Nothing but the exact text of the entries should appear in your answer; pictures stay out.

####################

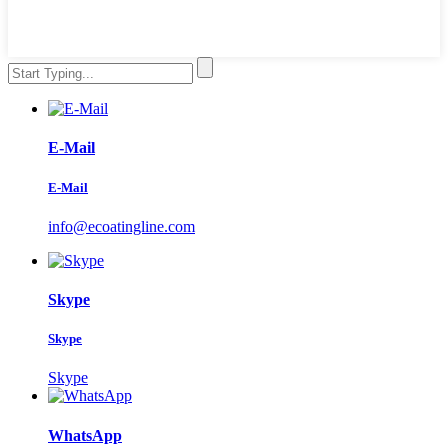
E-Mail
E-Mail
info@ecoatingline.com
Skype
Skype
Skype
WhatsApp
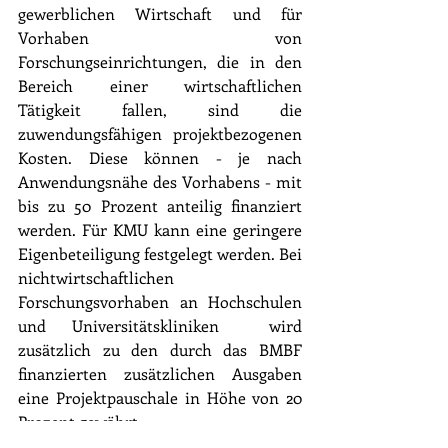
gewerblichen Wirtschaft und für 
Vorhaben von 
Forschungseinrichtungen, die in den 
Bereich einer wirtschaftlichen 
Tätigkeit fallen, sind die 
zuwendungsfähigen projektbezogenen 
Kosten. Diese können - je nach 
Anwendungsnähe des Vorhabens - mit 
bis zu 50 Prozent anteilig finanziert 
werden. Für KMU kann eine geringere 
Eigenbeteiligung festgelegt werden. Bei 
nichtwirtschaftlichen 
Forschungsvorhaben an Hochschulen 
und Universitätskliniken  wird 
zusätzlich zu den durch das BMBF 
finanzierten zusätzlichen Ausgaben 
eine Projektpauschale in Höhe von 20 
Prozent gewährt.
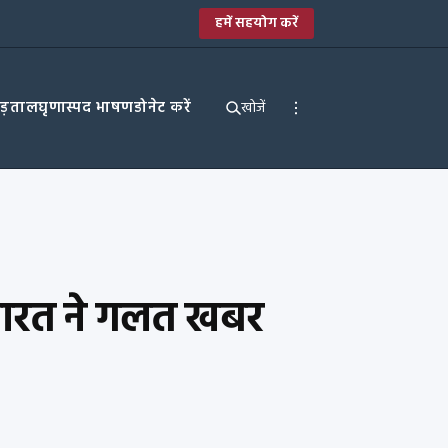
हमें सहयोग करें
पड़ताल
घृणास्पद भाषण
डोनेट करें
खोजें
 भारत ने गलत खबर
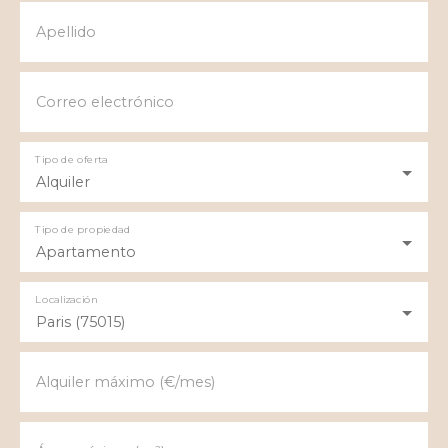
Apellido
Correo electrónico
Tipo de oferta
Alquiler
Tipo de propiedad
Apartamento
Localización
Paris (75015)
Alquiler máximo (€/mes)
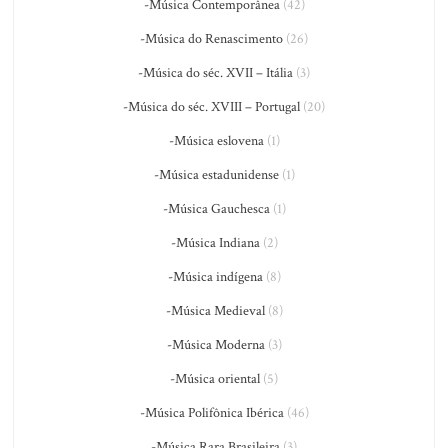
-Música Contemporânea
(42)
-Música do Renascimento
(26)
-Música do séc. XVII – Itália
(3)
-Música do séc. XVIII – Portugal
(20)
-Música eslovena
(1)
-Música estadunidense
(1)
-Música Gauchesca
(1)
-Música Indiana
(2)
-Música indígena
(8)
-Música Medieval
(8)
-Música Moderna
(3)
-Música oriental
(5)
-Música Polifônica Ibérica
(46)
-Música Rara Brasileira
(3)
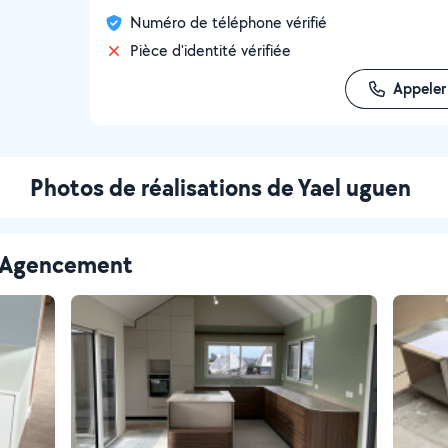
Numéro de téléphone vérifié
Pièce d'identité vérifiée
Appeler
Photos de réalisations de Yael uguen
 - Agencement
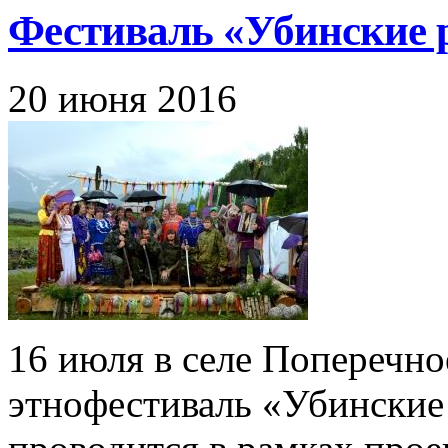
Фестиваль «Убинские 
20 июня 2016
16 июля в селе Поперечно
этнофестиваль «Убинские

####################

Exercise result -
E-Mail
E-Mail
info@ecoatingline.com
Skype
Skype
Skype
WhatsApp
gewerblichen Wirtschaft und für 
Vorhaben von 
Forschungseinrichtungen, die in den 
Bereich einer wirtschaftlichen 
Tätigkeit fallen, sind die 
zuwendungsfähigen projektbezogenen 
Kosten. Diese können - je nach 
Anwendungsnähe des Vorhabens - mit 
bis zu 50 Prozent anteilig finanziert 
werden. Für KMU kann eine geringere 
Eigenbeteiligung festgelegt werden. Bei 
nichtwirtschaftlichen 
Forschungsvorhaben an Hochschulen 
und Universitätskliniken  wird 
zusätzlich zu den durch das BMBF 
finanzierten zusätzlichen Ausgaben 
eine Projektpauschale in Höhe von 20 
Prozent gewährt.
हमें सहयोग करें
पड़ताल
घृणास्पद भाषण
डोनेट करें
खोजें
 भारत ने गलत खबर
Apellido
Correo electrónico
Tipo de oferta
Alquiler
Tipo de propiedad
Apartamento
Localización
Paris (75015)
Alquiler máximo (€/mes)
-Música Contemporânea
(42)
-Música do Renascimento
(26)
-Música do séc. XVII – Itália
(3)
-Música do séc. XVIII – Portugal
(20)
-Música eslovena
(1)
-Música estadunidense
(1)
-Música Gauchesca
(1)
-Música Indiana
(2)
-Música indígena
(8)
-Música Medieval
(8)
-Música Moderna
(3)
-Música oriental
(5)
-Música Polifônica Ibérica
(46)
-Música Rara Brasileira
(3)
Numéro de téléphone vérifié
Pièce d'identité vérifiée
Appeler
Photos de réalisations de Yael uguen
 - Agencement
Фестиваль «Убинские 
20 июня 2016
16 июля в селе Поперечно
этнофестиваль «Убинские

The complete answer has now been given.